Despite Mr Maddox arguing this, only the one herd was tested.

The skin test was at the County's expense, however any further X-rays and office visits, antibiotics etc would be at the dairy's expense.

23 employees were tested. Of them seven tested positive and had further chest X-rays. All chest X-rays came back negative.

Not being able to find a source, Mr Maddox revisited the farm's TB prevention plans.

Prevention

To prevent TB in the herd, Mr Maddox says that having a closed herd, where possible, is the best way to prevent the disease. RuAnn is not a closed herd, as cattle go to shows and a number of visitors come onto the farm.

He also recommends recording individual animal identification and maintaining accurate records.

All animals brought onto the holding should be isolated and tested, including animals already belonging to the herd such as contract reared heifers.

Suspicious sick or dead animals should have samples taken on a regular basis, or an autopsy carried out.

Mr Maddox also says that a TB testing policy for employees should be in place.

The source of the outbreak at RuAnn is still unknown. With this in mind, Mr Maddox recommends that the USDA make Radio Frequency Identification (RFID) be mandatory in the US.

He believes that the government should initiate a strategic plan for the control of infectious diseases on dairies, whilst also controlling the imports of Mexican feeder cattle through additional testing.

Most importantly, Mr Maddox wants the government to reform the immigration regulations to make it easier for workers to come into the US on a legitimate programme, which includes testing for drugs and tuberculosis.

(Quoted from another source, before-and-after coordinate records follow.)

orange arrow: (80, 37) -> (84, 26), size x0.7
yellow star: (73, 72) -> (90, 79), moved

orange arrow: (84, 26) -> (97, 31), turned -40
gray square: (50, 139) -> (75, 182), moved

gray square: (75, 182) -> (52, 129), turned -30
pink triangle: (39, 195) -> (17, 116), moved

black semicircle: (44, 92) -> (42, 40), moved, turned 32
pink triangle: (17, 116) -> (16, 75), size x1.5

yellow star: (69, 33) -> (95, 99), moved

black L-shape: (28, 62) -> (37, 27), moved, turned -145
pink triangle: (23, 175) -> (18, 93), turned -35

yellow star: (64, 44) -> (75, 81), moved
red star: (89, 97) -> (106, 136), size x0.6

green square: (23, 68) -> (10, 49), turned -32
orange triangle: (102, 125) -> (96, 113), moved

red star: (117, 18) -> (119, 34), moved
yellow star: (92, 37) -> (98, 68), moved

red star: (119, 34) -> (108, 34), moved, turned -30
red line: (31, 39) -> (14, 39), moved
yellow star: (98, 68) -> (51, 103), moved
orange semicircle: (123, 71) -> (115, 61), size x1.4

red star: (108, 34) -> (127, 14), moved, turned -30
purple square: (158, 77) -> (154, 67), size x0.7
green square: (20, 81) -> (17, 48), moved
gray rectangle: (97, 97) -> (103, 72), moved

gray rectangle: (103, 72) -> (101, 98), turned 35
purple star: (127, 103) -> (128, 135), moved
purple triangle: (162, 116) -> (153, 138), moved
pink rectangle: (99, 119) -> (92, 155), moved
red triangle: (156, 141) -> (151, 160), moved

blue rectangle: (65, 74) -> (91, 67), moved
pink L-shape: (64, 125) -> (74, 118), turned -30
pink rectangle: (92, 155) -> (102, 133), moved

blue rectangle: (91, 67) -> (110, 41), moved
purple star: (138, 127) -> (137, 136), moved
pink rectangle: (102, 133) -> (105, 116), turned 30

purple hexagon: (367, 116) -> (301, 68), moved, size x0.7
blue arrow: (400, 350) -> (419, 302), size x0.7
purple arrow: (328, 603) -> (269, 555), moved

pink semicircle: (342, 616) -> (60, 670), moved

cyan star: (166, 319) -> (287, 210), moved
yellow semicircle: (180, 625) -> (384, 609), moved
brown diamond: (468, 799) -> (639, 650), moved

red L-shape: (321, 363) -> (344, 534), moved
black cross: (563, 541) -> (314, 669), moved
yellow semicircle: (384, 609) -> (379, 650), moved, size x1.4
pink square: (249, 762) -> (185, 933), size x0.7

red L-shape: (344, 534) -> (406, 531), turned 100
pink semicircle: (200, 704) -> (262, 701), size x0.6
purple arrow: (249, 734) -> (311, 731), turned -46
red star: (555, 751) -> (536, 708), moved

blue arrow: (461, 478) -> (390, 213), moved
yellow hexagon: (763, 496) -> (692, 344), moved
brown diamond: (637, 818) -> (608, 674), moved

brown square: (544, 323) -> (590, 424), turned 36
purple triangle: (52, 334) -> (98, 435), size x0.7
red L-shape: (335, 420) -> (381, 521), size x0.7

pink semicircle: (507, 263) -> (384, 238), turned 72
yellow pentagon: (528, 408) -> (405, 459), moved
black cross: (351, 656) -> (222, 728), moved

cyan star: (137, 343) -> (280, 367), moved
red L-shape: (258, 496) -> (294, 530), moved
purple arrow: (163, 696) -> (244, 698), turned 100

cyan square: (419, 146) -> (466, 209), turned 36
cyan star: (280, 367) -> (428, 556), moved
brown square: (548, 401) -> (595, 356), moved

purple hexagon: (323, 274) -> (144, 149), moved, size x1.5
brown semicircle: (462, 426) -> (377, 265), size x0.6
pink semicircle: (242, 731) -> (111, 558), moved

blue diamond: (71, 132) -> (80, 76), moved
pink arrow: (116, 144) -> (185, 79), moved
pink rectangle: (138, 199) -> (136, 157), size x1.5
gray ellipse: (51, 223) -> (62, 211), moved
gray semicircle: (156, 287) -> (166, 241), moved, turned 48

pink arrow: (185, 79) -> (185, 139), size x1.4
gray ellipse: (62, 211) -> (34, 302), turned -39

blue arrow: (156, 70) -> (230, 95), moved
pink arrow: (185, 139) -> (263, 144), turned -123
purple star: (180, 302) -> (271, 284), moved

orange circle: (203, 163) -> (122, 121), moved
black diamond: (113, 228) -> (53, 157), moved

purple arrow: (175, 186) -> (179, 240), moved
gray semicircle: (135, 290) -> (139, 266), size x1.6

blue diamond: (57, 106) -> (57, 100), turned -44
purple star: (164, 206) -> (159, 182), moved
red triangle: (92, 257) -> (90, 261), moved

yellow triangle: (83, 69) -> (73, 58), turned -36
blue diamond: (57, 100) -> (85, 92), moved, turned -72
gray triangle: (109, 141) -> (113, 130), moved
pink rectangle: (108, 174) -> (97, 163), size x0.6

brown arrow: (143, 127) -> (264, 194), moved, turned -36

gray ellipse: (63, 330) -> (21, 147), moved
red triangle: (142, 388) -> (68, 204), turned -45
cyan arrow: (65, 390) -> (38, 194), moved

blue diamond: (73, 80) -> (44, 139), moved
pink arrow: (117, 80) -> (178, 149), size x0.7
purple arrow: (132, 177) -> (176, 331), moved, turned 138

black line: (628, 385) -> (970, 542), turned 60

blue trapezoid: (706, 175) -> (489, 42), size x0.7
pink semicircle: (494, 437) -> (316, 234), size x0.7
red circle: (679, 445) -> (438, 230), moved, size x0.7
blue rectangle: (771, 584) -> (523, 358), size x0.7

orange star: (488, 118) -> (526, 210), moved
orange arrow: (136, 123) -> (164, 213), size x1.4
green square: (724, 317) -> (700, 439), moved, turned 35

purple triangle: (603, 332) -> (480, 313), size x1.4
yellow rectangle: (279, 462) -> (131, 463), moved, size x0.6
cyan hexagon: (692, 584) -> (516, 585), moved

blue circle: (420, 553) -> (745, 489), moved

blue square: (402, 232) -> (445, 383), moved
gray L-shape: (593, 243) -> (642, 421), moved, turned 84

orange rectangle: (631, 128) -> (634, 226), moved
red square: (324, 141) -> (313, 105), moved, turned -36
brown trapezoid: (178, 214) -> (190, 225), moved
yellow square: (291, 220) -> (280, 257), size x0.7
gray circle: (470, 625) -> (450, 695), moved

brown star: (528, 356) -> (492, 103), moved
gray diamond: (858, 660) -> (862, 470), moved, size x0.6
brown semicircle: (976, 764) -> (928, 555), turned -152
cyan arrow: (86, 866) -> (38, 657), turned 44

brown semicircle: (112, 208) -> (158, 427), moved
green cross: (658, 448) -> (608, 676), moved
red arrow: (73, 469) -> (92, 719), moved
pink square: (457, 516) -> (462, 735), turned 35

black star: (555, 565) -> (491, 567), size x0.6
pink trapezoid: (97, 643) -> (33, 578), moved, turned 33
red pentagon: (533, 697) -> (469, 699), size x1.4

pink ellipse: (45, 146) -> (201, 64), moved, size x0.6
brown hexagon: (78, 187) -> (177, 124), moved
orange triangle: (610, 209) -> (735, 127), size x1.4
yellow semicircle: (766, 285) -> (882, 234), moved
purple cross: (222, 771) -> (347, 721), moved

With regard to a TB testing policy on Maddox Dairy and RuAnn Dairy, all employees are tested prior to employment, if they test negative work will commence, and workers will be re-tested every two years. If a worker leaves the US, they will be re-tested on return.

All employees testing positive for a skin test will be sent for an X-ray, positive results from the X-ray mean that employees cannot work until medically released by a physician.

An annual tuberculosis questionnaire has also been implemented.

Mr Maddox says that he is still unsure as to where the disease came from, as the County Health would not let him continue to trace it down.

He hopes that the plans in place will prevent any further incidence's.